Trondheim prints Norway’s first bridge, public builders test cheaper concrete, hype meets tender rules

Nordic Observer · May 18, 2026 at 04:41
  • The bridge is a small pedestrian structure, measuring six by four metres, but it is the first Norwegian test of 3D-printed bridge construction.
  • Project backers say additive manufacturing can reduce concrete use and cut greenhouse-gas emissions by printing only where material is needed.
  • The Trondheim pilot doubles as a procurement test: municipalities and contractors need proof that the method saves money, not just labour or carbon on paper.
  • If the bridge performs as promised, the next step could extend to retaining walls, culverts and small public structures before larger buildings follow.

A pedestrian bridge measuring six by four metres in Trondheim is being built as Norway’s first 3D-printed bridge, a small structure with larger ambitions for the country’s construction sector. NRK reports that the aim is to cut material use and greenhouse-gas emissions by printing concrete layer by layer rather than pouring it into conventional moulds.

The bridge is modest in scale, but the economics behind it are not. Norwegian construction carries high labour costs, expensive transport, strict technical requirements and long planning cycles. A method that removes formwork, reduces waste and shortens on-site work would appeal to municipalities that keep paying more for the same pavements, schools and utility projects. The claim from the Trondheim project is simple enough to test: use less concrete, use fewer work hours, and keep structural performance within the same safety margins.

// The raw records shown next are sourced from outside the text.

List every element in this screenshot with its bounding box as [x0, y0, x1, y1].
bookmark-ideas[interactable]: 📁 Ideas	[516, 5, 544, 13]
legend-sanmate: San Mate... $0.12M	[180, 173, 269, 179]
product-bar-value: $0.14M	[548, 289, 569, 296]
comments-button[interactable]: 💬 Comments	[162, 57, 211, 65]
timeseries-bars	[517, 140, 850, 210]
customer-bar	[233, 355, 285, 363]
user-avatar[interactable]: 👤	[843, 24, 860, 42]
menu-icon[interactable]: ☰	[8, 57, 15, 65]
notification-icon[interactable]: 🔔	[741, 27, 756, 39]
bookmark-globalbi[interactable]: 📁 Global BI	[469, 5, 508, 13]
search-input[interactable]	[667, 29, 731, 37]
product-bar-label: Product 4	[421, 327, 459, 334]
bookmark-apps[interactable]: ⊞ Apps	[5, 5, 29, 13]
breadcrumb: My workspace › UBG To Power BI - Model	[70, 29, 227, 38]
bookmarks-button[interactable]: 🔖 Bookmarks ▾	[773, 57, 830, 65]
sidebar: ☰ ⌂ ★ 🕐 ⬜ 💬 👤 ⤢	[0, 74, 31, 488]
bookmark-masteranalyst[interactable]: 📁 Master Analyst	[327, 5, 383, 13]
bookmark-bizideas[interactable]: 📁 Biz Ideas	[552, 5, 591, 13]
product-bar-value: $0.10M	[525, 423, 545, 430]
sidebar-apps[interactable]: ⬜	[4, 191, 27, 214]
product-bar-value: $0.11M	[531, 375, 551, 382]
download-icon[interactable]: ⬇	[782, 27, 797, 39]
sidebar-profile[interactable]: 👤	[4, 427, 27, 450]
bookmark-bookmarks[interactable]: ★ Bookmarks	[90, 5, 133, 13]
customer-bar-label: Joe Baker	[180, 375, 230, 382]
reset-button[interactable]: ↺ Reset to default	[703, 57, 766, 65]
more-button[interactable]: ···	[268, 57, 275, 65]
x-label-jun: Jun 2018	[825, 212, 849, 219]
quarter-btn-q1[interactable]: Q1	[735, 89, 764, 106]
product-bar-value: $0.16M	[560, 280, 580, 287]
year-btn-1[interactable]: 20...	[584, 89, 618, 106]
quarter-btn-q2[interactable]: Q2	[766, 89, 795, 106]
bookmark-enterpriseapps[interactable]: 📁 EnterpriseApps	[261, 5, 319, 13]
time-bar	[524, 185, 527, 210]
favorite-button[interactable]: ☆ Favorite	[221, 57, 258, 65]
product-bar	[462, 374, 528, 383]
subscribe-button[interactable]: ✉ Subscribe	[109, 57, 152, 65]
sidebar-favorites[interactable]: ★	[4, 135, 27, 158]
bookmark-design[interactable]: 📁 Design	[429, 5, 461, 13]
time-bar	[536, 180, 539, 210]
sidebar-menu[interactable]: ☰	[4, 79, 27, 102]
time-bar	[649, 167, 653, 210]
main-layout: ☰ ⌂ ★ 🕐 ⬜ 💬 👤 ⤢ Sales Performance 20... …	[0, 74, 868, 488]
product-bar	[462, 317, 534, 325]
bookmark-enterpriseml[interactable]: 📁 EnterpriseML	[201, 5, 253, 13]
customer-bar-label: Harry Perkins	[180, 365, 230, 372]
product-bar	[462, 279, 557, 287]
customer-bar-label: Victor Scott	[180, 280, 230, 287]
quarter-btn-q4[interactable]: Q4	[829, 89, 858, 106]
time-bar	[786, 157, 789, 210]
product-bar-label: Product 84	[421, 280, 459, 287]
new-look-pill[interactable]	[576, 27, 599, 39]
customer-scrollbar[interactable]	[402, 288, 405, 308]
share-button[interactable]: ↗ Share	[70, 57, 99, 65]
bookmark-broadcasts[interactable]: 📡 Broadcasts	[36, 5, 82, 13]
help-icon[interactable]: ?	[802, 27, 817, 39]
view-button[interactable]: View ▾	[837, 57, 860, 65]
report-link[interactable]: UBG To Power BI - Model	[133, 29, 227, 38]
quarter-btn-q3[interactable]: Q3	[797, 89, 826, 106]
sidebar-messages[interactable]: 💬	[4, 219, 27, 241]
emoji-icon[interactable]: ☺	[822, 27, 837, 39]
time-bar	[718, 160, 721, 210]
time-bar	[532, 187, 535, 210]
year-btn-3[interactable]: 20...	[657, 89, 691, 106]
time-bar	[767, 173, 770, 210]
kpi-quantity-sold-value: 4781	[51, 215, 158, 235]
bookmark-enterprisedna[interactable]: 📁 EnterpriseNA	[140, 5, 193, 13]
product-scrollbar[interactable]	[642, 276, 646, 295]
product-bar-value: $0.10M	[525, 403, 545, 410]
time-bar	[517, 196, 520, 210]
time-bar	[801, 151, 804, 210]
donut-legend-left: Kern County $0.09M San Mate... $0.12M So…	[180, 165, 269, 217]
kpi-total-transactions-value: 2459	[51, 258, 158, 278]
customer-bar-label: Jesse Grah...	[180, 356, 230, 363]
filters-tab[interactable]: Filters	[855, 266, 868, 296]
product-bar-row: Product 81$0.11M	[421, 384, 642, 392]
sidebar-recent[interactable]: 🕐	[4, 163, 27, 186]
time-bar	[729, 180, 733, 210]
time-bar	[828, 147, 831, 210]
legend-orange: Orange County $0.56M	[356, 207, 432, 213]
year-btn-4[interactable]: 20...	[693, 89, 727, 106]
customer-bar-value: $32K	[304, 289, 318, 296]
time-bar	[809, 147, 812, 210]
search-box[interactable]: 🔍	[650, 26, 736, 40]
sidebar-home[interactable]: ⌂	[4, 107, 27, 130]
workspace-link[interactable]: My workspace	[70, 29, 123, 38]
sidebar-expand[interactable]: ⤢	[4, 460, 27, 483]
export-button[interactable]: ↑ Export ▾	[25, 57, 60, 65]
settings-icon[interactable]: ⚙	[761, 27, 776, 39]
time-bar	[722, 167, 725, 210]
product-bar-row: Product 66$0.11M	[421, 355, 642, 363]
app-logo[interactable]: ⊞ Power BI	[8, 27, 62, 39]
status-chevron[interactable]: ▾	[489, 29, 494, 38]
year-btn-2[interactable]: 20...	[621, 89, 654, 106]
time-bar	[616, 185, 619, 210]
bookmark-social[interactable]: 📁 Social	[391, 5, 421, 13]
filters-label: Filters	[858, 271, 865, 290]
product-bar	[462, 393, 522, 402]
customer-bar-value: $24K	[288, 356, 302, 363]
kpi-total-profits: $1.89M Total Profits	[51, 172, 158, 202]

That does not make every printed structure cheaper. Specialised machinery, software, testing and engineering still have to be paid for, and first projects usually cost more than standard builds because everyone in the chain is learning at once. A small pedestrian bridge is therefore a sensible public experiment. It limits the downside if the savings fail to appear, while giving contractors and local authorities a real object to measure: print time, material volume, finishing work, maintenance needs and final cost per square metre.

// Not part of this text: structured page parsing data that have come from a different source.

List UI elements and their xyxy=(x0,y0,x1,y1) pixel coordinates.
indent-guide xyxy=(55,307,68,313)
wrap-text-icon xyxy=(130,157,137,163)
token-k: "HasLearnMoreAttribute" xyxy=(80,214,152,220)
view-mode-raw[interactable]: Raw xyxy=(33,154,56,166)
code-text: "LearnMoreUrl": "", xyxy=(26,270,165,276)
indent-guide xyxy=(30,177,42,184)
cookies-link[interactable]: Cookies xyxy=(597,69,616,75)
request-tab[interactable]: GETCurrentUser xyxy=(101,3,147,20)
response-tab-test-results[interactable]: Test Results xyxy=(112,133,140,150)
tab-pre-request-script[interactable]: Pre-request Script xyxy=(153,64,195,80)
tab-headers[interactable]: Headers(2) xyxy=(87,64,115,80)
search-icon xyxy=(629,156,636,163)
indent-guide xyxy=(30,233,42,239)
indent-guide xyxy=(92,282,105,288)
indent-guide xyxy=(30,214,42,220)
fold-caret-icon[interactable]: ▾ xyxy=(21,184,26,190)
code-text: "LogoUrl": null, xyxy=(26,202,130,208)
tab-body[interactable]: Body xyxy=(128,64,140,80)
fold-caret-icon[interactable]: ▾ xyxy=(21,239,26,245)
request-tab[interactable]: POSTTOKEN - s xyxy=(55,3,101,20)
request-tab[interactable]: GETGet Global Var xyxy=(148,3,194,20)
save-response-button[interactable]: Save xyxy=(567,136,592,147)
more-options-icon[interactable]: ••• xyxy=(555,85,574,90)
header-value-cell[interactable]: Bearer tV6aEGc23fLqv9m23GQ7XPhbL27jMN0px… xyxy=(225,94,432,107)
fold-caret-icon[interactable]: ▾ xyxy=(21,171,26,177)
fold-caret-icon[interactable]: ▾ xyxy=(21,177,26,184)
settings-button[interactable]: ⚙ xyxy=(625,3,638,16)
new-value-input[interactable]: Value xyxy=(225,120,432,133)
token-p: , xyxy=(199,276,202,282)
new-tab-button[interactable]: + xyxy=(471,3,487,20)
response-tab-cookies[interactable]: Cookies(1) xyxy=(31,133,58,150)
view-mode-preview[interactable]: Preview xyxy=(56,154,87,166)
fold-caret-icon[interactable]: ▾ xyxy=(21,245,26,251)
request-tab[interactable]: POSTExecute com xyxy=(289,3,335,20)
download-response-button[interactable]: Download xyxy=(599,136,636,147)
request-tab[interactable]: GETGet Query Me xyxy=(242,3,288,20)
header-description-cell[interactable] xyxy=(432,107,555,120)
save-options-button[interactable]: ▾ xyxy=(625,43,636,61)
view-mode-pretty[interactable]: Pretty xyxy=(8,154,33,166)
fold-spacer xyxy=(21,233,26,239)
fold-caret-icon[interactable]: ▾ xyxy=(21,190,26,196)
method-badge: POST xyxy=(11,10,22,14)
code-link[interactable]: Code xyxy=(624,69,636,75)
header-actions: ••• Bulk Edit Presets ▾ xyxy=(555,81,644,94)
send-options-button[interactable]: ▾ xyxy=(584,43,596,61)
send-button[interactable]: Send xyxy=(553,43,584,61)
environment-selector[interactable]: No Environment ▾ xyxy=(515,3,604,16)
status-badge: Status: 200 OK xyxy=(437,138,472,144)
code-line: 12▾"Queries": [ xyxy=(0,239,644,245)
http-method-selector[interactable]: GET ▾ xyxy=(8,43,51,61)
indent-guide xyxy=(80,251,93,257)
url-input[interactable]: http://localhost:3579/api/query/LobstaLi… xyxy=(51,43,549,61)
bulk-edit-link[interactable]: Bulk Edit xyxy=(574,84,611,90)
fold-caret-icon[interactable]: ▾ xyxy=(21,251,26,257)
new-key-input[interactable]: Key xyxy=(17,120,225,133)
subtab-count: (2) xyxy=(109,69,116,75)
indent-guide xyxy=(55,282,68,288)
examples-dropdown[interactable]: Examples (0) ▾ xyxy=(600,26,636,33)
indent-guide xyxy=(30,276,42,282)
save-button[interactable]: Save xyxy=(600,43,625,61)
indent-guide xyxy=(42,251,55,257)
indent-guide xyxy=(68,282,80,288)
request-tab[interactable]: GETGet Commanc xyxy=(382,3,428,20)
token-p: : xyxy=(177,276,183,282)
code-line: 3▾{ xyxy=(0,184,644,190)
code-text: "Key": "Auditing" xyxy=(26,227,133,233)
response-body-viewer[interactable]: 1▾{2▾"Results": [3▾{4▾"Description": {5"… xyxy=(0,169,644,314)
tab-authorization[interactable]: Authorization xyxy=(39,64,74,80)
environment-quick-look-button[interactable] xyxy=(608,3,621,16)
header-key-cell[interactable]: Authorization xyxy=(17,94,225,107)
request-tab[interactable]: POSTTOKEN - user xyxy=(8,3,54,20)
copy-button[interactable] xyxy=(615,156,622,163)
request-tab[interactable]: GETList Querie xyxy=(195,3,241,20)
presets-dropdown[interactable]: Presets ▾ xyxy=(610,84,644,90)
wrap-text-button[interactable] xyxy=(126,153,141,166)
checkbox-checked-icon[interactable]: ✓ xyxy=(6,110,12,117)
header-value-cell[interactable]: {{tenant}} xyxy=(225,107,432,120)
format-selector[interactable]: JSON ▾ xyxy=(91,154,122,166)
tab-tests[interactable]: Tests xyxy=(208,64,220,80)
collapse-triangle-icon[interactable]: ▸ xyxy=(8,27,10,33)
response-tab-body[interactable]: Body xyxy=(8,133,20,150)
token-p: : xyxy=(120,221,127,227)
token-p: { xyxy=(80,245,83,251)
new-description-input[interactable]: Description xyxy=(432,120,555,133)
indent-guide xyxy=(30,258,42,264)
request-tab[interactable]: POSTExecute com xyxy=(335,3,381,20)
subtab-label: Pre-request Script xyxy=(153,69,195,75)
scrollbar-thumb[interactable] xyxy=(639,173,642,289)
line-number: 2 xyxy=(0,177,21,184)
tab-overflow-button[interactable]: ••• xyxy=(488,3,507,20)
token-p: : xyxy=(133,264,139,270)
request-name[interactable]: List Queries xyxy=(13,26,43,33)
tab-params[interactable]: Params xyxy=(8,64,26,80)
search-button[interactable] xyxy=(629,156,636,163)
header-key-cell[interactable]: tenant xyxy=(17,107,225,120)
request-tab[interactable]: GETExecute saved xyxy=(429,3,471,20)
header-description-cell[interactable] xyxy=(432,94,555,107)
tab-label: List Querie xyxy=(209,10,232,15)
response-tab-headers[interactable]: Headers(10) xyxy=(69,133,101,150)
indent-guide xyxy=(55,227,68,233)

The climate case rests on the same arithmetic. Cement is emissions-heavy, so any reduction in concrete volume matters more than glossy renderings of futuristic construction sites. If a printed bridge achieves the same load-bearing function with less mass, the emissions cut is tangible. If the process then requires extra transport, specialist crews and repeated trial runs, some of that gain disappears into the invoice and the diesel tank.

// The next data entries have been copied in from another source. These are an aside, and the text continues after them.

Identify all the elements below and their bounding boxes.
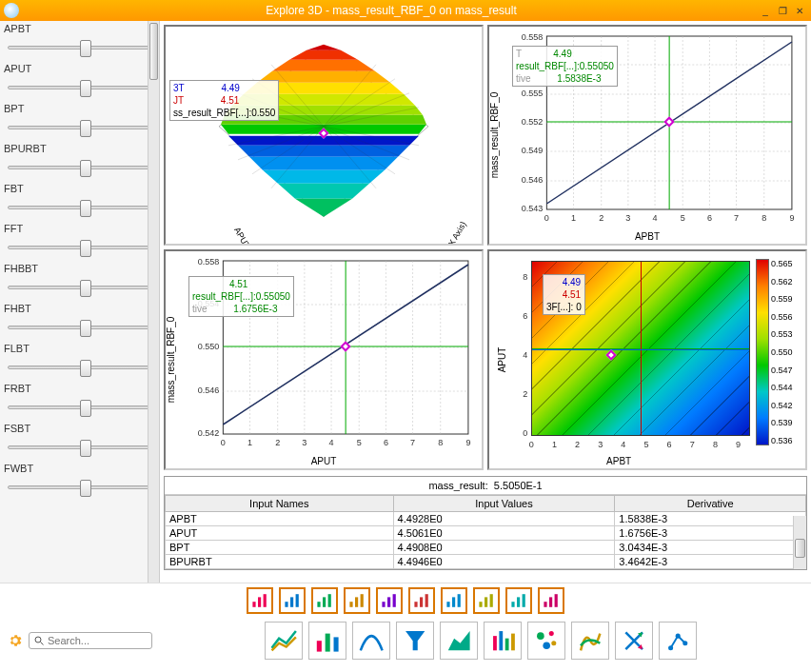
slider-track[interactable] bbox=[8, 196, 151, 219]
svg-text:0.549: 0.549 bbox=[522, 146, 544, 155]
table-cell: 4.4946E0 bbox=[393, 555, 615, 569]
surface-chart-icon[interactable] bbox=[265, 622, 303, 660]
svg-text:4: 4 bbox=[653, 213, 658, 223]
slider-track[interactable] bbox=[8, 116, 151, 139]
contour-chart[interactable]: 012 345 6789 024 68 APBT APUT 4.49 4.51 … bbox=[487, 249, 807, 470]
slider-track[interactable] bbox=[8, 76, 151, 99]
svg-rect-139 bbox=[505, 638, 509, 650]
gear-icon[interactable] bbox=[8, 633, 23, 648]
close-button[interactable]: ✕ bbox=[792, 4, 807, 17]
cluster-icon[interactable] bbox=[527, 622, 565, 660]
table-cell: APUT bbox=[166, 526, 394, 541]
svg-text:6: 6 bbox=[667, 440, 672, 449]
contour-icon[interactable] bbox=[571, 622, 609, 660]
svg-text:5: 5 bbox=[357, 438, 362, 447]
table-header: Input Values bbox=[393, 496, 615, 512]
slider-thumb[interactable] bbox=[80, 160, 91, 177]
slider-fbt: FBT bbox=[2, 183, 157, 219]
slider-thumb[interactable] bbox=[80, 280, 91, 297]
table-row[interactable]: BPT4.4908E03.0434E-3 bbox=[166, 541, 806, 555]
slider-label: FHBBT bbox=[2, 263, 157, 274]
slider-aput: APUT bbox=[2, 63, 157, 99]
columns-icon[interactable] bbox=[279, 587, 306, 614]
shuffle-icon[interactable] bbox=[615, 622, 653, 660]
svg-text:5: 5 bbox=[681, 213, 685, 223]
table-row[interactable]: BPURBT4.4946E03.4642E-3 bbox=[166, 555, 806, 569]
bar-chart-icon[interactable] bbox=[308, 622, 346, 660]
path-icon[interactable] bbox=[659, 622, 697, 660]
y-axis-label: mass_result_RBF_0 bbox=[166, 317, 176, 404]
line-chart-apbt[interactable]: 012 345 6789 0.5430.5460.549 0.5520.5550… bbox=[487, 25, 807, 246]
scrollbar-thumb[interactable] bbox=[795, 539, 805, 558]
slider-thumb[interactable] bbox=[80, 360, 91, 377]
slider-thumb[interactable] bbox=[80, 40, 91, 57]
app-icon bbox=[4, 3, 19, 18]
column-chart-icon[interactable] bbox=[484, 622, 522, 660]
svg-text:0: 0 bbox=[529, 440, 534, 449]
slider-thumb[interactable] bbox=[80, 320, 91, 337]
bubble-icon[interactable] bbox=[505, 587, 532, 614]
align-left-icon[interactable] bbox=[311, 587, 338, 614]
table-row[interactable]: APUT4.5061E01.6756E-3 bbox=[166, 526, 806, 541]
svg-text:9: 9 bbox=[789, 213, 794, 223]
scrollbar-thumb[interactable] bbox=[149, 23, 158, 80]
slider-thumb[interactable] bbox=[80, 80, 91, 97]
svg-point-141 bbox=[537, 632, 544, 640]
svg-text:6: 6 bbox=[707, 213, 712, 223]
svg-text:1: 1 bbox=[552, 440, 557, 449]
svg-rect-115 bbox=[387, 598, 390, 607]
slider-label: FLBT bbox=[2, 343, 157, 354]
slider-track[interactable] bbox=[8, 36, 151, 59]
align-right-icon[interactable] bbox=[344, 587, 370, 614]
y-axis-label: APUT bbox=[497, 347, 507, 373]
svg-text:2: 2 bbox=[599, 213, 603, 223]
slider-thumb[interactable] bbox=[80, 200, 91, 217]
svg-rect-112 bbox=[355, 598, 358, 607]
colorbar-tick: 0.565 bbox=[771, 259, 793, 268]
svg-rect-118 bbox=[420, 598, 423, 607]
slider-thumb[interactable] bbox=[80, 120, 91, 137]
svg-text:0: 0 bbox=[523, 428, 527, 438]
slider-track[interactable] bbox=[8, 276, 151, 299]
table-cell: 4.4908E0 bbox=[393, 541, 615, 555]
slider-thumb[interactable] bbox=[80, 440, 91, 457]
search-input[interactable] bbox=[48, 635, 148, 646]
svg-rect-135 bbox=[325, 633, 329, 651]
table-cell: APBT bbox=[166, 512, 394, 526]
surface-3d-chart[interactable]: 3T 4.49 JT 4.51 ss_result_RBF[...]:0.550… bbox=[164, 25, 484, 246]
slider-label: APUT bbox=[2, 63, 157, 74]
bars-icon[interactable] bbox=[473, 587, 500, 614]
search-box[interactable] bbox=[29, 632, 152, 649]
bell-curve-icon[interactable] bbox=[352, 622, 390, 660]
slider-track[interactable] bbox=[8, 316, 151, 339]
svg-rect-106 bbox=[290, 598, 293, 607]
area-chart-icon[interactable] bbox=[440, 622, 478, 660]
slider-track[interactable] bbox=[8, 476, 151, 499]
sidebar-scrollbar[interactable] bbox=[148, 21, 159, 583]
slider-thumb[interactable] bbox=[80, 480, 91, 497]
slider-track[interactable] bbox=[8, 436, 151, 459]
line-chart-aput[interactable]: 012 345 6789 0.5420.5460.550 0.5540.558 … bbox=[164, 249, 484, 470]
funnel-icon[interactable] bbox=[396, 622, 434, 660]
table-header: Input Names bbox=[166, 496, 394, 512]
trend-icon[interactable] bbox=[441, 587, 467, 614]
split-icon[interactable] bbox=[408, 587, 435, 614]
table-scrollbar[interactable] bbox=[793, 516, 806, 569]
grid-icon[interactable] bbox=[247, 587, 273, 614]
slider-thumb[interactable] bbox=[80, 400, 91, 417]
svg-rect-123 bbox=[480, 603, 483, 608]
slider-track[interactable] bbox=[8, 396, 151, 419]
minimize-button[interactable]: _ bbox=[758, 4, 773, 17]
table-row[interactable]: APBT4.4928E01.5838E-3 bbox=[166, 512, 806, 526]
slider-track[interactable] bbox=[8, 236, 151, 259]
svg-text:6: 6 bbox=[384, 438, 388, 447]
svg-rect-137 bbox=[493, 636, 497, 650]
slider-track[interactable] bbox=[8, 156, 151, 179]
slider-thumb[interactable] bbox=[80, 240, 91, 257]
svg-rect-114 bbox=[383, 603, 386, 608]
svg-text:7: 7 bbox=[410, 438, 415, 447]
scatter-icon[interactable] bbox=[376, 587, 403, 614]
stats-icon[interactable] bbox=[538, 587, 564, 614]
maximize-button[interactable]: ❐ bbox=[775, 4, 790, 17]
slider-track[interactable] bbox=[8, 356, 151, 379]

For public procurement, that is where the real test begins. Municipal buyers can praise innovation at conferences and still write tenders that reward only the safest familiar method. A printed bridge that works, passes inspection and comes in at a competitive price gives procurement officers something rarer than a pilot project: a precedent. From there the likely candidates are small bridges, retaining walls, culverts and other repetitive concrete structures where formwork and labour consume a large share of the budget.

NRK quotes the project team saying that a detached house could soon be 3D-printed as well. The bridge in Trondheim will be easier to judge than that prediction. It spans six by four metres, and the concrete will either save money on the books or it will not.